====== RECORDS SUPPLIED

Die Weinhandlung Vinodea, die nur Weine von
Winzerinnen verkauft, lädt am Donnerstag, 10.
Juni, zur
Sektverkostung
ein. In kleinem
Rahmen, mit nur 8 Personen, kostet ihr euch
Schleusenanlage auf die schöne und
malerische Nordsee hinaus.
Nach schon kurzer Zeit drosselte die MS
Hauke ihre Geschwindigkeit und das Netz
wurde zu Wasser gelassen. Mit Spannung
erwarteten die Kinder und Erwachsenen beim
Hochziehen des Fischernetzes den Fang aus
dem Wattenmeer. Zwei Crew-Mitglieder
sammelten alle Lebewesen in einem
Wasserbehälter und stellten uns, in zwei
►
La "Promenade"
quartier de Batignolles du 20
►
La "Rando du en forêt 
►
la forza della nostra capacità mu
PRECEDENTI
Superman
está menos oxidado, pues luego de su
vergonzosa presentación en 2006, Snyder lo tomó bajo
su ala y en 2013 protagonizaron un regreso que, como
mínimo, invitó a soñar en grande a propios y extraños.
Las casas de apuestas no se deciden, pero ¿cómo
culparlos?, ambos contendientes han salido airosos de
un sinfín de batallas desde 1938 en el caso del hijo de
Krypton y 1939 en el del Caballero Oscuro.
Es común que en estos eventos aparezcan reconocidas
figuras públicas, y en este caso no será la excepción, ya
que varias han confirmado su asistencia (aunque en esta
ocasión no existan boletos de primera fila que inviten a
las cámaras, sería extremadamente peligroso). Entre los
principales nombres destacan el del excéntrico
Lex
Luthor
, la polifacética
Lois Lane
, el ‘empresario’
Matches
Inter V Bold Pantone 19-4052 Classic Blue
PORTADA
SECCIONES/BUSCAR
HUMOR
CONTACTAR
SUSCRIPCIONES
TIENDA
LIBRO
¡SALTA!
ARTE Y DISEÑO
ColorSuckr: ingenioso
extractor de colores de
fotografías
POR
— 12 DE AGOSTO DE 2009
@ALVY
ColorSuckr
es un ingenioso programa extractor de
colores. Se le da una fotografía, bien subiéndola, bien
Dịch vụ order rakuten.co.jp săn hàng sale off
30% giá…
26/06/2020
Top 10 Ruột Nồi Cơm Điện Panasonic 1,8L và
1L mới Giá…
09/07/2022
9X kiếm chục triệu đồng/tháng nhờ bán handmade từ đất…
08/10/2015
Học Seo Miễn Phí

============

> [TASK GOAL] From the entries above, copy every line containing the word "caso".

> [ANSWER TO THIS EXERCISE]
un sinfín de batallas desde 1938 en el caso del hijo de
figuras públicas, y en este caso no será la excepción, ya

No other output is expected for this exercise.